Problem requirements
Read through the entries below and copy each line where "utkarsh" turns up.

(Saved entries)
__________________________________________________

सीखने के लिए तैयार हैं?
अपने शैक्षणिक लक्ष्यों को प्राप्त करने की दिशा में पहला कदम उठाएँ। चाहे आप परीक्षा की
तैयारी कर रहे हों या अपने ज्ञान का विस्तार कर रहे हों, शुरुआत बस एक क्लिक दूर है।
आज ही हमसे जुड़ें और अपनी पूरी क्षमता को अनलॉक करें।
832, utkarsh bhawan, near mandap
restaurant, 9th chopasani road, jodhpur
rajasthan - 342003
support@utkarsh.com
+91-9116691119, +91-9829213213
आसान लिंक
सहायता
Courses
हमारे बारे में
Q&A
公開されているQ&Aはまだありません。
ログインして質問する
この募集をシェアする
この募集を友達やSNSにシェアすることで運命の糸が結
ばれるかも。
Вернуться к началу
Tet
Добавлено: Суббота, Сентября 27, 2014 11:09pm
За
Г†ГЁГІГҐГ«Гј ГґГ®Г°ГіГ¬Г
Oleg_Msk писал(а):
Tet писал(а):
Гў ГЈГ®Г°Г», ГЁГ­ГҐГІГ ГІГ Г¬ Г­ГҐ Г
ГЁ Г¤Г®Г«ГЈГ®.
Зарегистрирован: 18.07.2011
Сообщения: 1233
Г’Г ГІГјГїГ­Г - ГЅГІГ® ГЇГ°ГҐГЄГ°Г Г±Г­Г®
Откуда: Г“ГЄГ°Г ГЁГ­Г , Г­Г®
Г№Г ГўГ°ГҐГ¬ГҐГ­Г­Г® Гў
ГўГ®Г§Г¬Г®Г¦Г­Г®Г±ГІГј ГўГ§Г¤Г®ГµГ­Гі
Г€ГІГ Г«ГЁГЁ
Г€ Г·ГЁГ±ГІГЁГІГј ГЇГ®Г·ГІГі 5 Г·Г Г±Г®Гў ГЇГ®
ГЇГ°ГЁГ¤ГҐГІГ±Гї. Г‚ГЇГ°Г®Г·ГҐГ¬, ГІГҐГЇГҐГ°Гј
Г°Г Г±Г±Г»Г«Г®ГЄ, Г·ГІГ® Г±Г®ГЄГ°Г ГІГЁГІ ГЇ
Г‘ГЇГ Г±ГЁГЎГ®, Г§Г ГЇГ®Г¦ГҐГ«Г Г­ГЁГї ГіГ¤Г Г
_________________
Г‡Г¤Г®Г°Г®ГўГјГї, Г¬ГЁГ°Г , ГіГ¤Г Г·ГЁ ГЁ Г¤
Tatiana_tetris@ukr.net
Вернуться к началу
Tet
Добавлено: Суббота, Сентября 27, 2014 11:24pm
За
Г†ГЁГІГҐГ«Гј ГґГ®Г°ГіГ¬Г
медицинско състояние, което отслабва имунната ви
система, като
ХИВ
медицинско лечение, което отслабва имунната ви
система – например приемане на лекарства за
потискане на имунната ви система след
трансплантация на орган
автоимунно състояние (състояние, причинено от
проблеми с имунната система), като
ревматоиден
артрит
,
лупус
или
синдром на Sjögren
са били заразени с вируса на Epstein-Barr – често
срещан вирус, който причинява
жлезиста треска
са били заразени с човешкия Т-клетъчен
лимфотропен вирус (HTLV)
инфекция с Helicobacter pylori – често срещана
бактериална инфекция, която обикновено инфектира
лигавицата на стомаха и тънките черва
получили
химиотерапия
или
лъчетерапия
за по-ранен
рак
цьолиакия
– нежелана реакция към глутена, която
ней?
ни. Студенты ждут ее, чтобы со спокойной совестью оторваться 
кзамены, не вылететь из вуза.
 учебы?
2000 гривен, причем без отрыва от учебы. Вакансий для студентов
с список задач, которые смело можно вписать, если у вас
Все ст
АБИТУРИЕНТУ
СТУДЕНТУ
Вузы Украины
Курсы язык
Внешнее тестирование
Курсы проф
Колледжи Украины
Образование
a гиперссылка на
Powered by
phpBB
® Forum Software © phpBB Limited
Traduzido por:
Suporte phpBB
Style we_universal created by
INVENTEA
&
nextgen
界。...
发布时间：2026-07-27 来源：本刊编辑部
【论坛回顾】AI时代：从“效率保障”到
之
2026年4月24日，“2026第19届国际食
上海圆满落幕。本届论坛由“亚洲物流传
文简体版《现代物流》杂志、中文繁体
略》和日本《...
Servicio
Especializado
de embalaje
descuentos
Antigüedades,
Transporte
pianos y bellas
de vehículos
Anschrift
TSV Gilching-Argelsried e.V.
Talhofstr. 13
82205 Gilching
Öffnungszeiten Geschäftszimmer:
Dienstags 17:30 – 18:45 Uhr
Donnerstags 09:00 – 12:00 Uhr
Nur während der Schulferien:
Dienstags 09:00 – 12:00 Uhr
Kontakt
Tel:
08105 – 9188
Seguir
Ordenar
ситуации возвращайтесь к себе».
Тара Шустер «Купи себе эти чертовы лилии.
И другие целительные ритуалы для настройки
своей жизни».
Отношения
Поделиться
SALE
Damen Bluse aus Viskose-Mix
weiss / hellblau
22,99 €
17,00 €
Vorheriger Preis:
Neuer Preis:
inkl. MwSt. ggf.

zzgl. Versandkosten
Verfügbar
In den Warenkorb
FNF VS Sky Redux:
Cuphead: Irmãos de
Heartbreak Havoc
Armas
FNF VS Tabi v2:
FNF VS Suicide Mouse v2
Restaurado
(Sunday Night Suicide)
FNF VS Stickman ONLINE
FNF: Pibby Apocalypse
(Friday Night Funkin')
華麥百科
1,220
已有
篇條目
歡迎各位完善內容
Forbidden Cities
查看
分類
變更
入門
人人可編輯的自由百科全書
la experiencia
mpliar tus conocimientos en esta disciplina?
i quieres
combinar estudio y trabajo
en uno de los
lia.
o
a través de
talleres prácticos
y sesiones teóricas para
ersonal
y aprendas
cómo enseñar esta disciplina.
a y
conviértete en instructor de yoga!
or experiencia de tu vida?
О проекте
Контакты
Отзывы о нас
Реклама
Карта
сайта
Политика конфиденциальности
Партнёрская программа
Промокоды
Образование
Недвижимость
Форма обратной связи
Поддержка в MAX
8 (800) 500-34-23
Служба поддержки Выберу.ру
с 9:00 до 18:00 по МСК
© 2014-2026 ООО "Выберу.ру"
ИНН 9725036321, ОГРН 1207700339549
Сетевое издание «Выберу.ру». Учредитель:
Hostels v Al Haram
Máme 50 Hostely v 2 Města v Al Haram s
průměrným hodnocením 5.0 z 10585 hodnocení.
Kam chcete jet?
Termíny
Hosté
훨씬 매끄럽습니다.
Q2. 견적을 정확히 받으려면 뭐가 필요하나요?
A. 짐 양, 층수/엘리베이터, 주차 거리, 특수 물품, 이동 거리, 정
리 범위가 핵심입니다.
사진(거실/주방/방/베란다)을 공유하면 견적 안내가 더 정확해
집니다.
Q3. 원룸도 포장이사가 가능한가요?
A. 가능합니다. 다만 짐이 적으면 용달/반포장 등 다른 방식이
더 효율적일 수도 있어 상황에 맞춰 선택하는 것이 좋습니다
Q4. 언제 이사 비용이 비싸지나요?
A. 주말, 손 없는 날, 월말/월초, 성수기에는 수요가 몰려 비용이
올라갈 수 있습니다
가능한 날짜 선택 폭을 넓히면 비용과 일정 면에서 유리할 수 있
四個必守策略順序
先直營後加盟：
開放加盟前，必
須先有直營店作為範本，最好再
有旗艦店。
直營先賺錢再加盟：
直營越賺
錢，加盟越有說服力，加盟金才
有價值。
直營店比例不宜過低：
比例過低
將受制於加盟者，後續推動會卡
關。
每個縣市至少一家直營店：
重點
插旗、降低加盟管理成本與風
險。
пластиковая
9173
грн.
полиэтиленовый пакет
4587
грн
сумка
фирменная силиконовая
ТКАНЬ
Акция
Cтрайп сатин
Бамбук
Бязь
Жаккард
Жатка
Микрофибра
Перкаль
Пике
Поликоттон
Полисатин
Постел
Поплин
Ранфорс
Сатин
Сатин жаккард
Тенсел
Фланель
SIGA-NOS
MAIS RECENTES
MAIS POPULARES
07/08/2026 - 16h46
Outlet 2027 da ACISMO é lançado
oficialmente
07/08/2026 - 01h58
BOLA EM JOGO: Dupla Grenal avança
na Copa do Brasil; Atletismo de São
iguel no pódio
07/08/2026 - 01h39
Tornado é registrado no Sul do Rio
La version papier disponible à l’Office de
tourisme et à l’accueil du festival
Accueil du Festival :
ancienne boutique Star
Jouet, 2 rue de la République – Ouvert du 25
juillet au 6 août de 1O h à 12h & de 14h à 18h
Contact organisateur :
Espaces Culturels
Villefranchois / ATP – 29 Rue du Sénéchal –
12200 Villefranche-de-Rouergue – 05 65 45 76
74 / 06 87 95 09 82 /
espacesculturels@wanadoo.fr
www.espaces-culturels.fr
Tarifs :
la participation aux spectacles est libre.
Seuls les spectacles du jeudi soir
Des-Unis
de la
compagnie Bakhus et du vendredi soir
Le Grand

__________________________________________________

Exercise answer
832, utkarsh bhawan, near mandap
support@utkarsh.com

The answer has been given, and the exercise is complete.